Publié le 06 février 2009 par Corcky




Je suis bien embêtée, ami lecteur.
Telle que tu me devines, là, en ce riant mais glacial matin de février, je suis bien embêtée.
Tu connais mon goût immodéré pour l'humour le plus noir, mon attachement profond à la gaudriole la plus crasse et mon amour sincère pour le cynisme le plus assumé.
Tu connais aussi mon indéfectible loyauté envers tout ce qui touche à l'Histoire (note la majuscule, c'est important), parce que comme tu le sais, je reste intimement persuadée que c'est en apprenant de notre passé que nous sommes éventuellement en mesure d'améliorer vaguement notre avenir (note, ici, la profondeur de cette assertion qui n'a rien à envier, question inspiration, au génie d'un discours écrit par Henri Guaino à l'intention de NicolasSarkozy pour l'inauguration de la Foire Régionale du Porc à Plouescat).

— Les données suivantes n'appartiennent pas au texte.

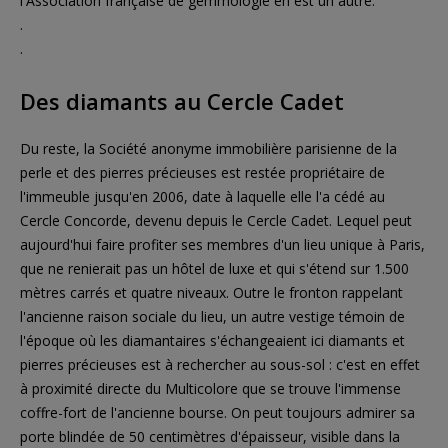
l'Association française de gemmologie en est un autre.
.
.
Des diamants au Cercle Cadet
Du reste, la Société anonyme immobilière parisienne de la
perle et des pierres précieuses est restée propriétaire de
l'immeuble jusqu'en 2006, date à laquelle elle l'a cédé au
Cercle Concorde, devenu depuis le Cercle Cadet. Lequel peut
aujourd'hui faire profiter ses membres d'un lieu unique à Paris,
que ne renierait pas un hôtel de luxe et qui s'étend sur 1.500
mètres carrés et quatre niveaux. Outre le fronton rappelant
l'ancienne raison sociale du lieu, un autre vestige témoin de
l'époque où les diamantaires s'échangeaient ici diamants et
pierres précieuses est à rechercher au sous-sol : c'est en effet
à proximité directe du Multicolore que se trouve l'immense
coffre-fort de l'ancienne bourse. On peut toujours admirer sa
porte blindée de 50 centimètres d'épaisseur, visible dans la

Or, lecteur chéri, lorsque l'ancien humoriste Dieudonné (un comique-troupier reconverti dans la promotion permanente des "Protocoles des Sages de Sion" et, accessoirement, dans le roulage de pelles monumentales aux trépanés du bulbe qui aiment marcher au pas de l'oie en écoutant le Horst-Wessel-Lied), lorsque donc ce bon vieux Dieudonné avait dansé un petit pas de deux sur la scène du Zénith en compagnie du négationniste Robert Faurisson, sous les applaudissements de quelques milliers de sympathisants du Front National et du GUD (et en présence du borgne en personne, ce qui est toujours un gage de qualité, car mieux vaut chanter Maréchal, nous voilà devant Dieu en personne que siffloter bêtement Heili Heilo Heila devant ses saints), j'avais hésité, en apprenant la nouvelle et en visionnant la performance, entre une énorme et irrépressible envie de régurgiter séance tenante mon cassoulet au lard du Piémont, et un brûlant et douloureux besoin de soulager mes intestins au plus vite.
Je me souviens d'avoir ensuite plaisanté, avec quelques amis, sur ce que pourrait être la prochaine fellation dieudonesque prodiguée aux sympathiques séides de Brasillach et de Laval.
Un copain avait avancé l'idée d'un spectacle sans doute co-écrit avec Le Pen en personne, une joyeuse farce d'une heure et des poussières remplie de faux déportés fourbes et hypocrites, de nazis bienveillants et de gentils miliciens.
Une amie avait parié sur un boeuf musical énorme, avec sur scène Ultime Assaut, Napalm Rock et Fraction Hexagone, Dieudonné au chant et la chorale d'Hitler en guise de choeurs (avec, en guise de climax musical ultime en fin de concert, le tabassage humoristique et convivial d'un gosse porteur d'une kippa).
Pour ma part, gentil lecteur, et parce que l'esprit de compétition guide chacun de mes pas, comme tu le sais, j'ai voulu jouer la surenchère.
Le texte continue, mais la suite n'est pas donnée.